I did some calculations, and hopefully you won't find any mistakes:

##x_1=\frac 1 2 R\varphi ^2## and ##x_2=\frac 1 2 R\vartheta ^2## and
##y_1=R\varphi ## and ##y_2=R\vartheta ##

The total stretch of the spring is than ##s=s_0+\Delta L##
##s=(A-d)+(\sqrt{[A+\frac R 2 (\varphi ^2+ \vartheta ^2)]^2+R^2[\varphi -\vartheta ]^2}-A)=##
##=\sqrt{[A+\frac R 2 (\varphi ^2+ \vartheta ^2)]^2+R^2[\varphi -\vartheta ]^2}-d##.
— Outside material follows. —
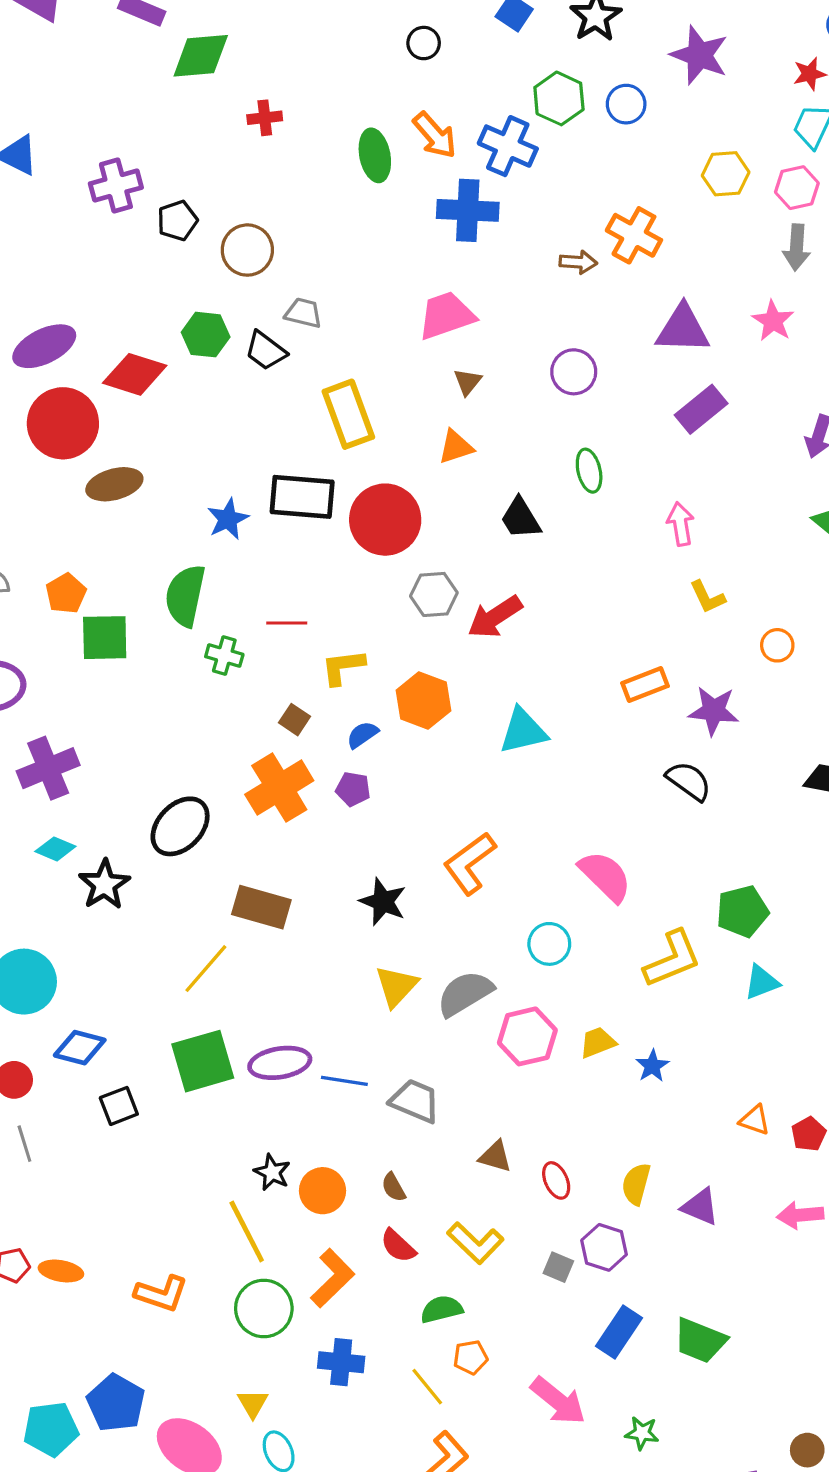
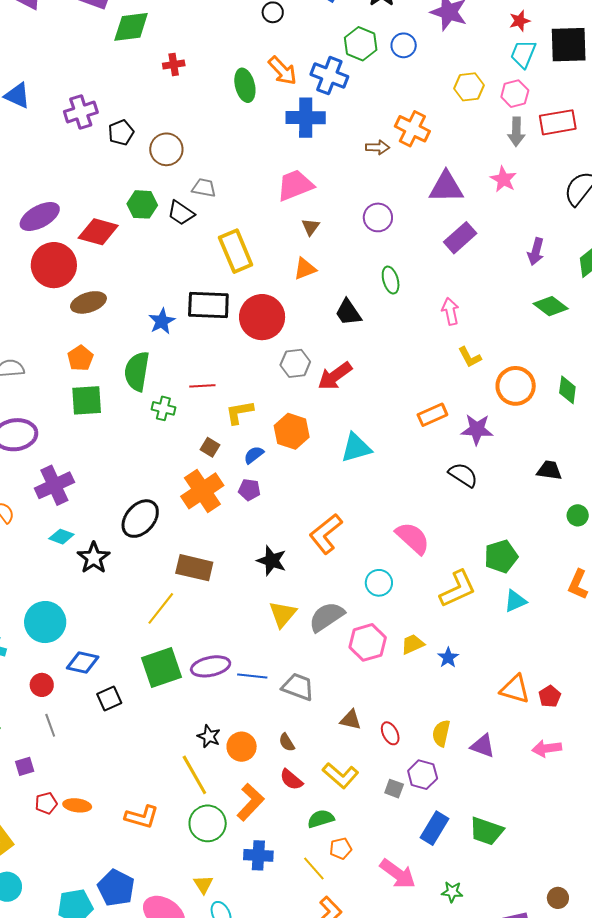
orange pentagon: (66, 593) -> (80, 358), moved
orange circle: (777, 645) -> (516, 386), size x1.8
orange triangle: (755, 1120) -> (515, 689), size x1.5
Now ##s^2=[A+\frac R 2 (\varphi ^2+ \vartheta ^2)]^2+R^2[\varphi -\vartheta ]^2+d^2-2d\sqrt{[A+\frac R 2 (\varphi ^2+ \vartheta ^2)]^2+R^2[\varphi -\vartheta ]^2}=## (In every step possible I will simply forget about all the constants)
##=AR (\varphi ^2+ \vartheta ^2)+R^2[\varphi -\vartheta ]^2-2d\sqrt{A^2[1+\frac{R}{2A}(\varphi ^2+ \vartheta ^2)^2+\frac{R^2}{A^2} (\varphi -\vartheta )^2]} =##
##=AR (\varphi ^2+ \vartheta ^2)+R^2[\varphi -\vartheta ]^2-2dA(1+\frac 1 2[\frac{R}{2A}(\varphi ^2+ \vartheta ^2)^2+\frac{R^2}{A^2}(\varphi -\vartheta )^2])=##
##=AR (\varphi ^2+ \vartheta ^2)+R^2[\varphi -\vartheta ]^2-\frac{dR}{2}(\varphi ^2+ \vartheta ^2)-\frac{dR^2}{A}[\varphi -\vartheta ]^2##

Using ##C=AR-\frac{dR}{2}## and ##D=R^2-\frac d A R^2##

##s^2=C(\varphi ^2+ \vartheta ^2)+D[\varphi -\vartheta ]^2##

So finally ##V=\frac 1 2 k[\varphi ^2(C+D)-2\varphi \vartheta D +\vartheta ^2(C+D)]## which is the same as

##V=\frac 1 2 k \eta ^T\begin{bmatrix}
C+D & -D\\
-D&C+D
\end{bmatrix}\eta##


Finally I can start calculating ##det(V-\omega ^2 T)=det(V-\frac{J\omega ^2 }{k}T)=0## where ##\omega _k^2=\frac k J##.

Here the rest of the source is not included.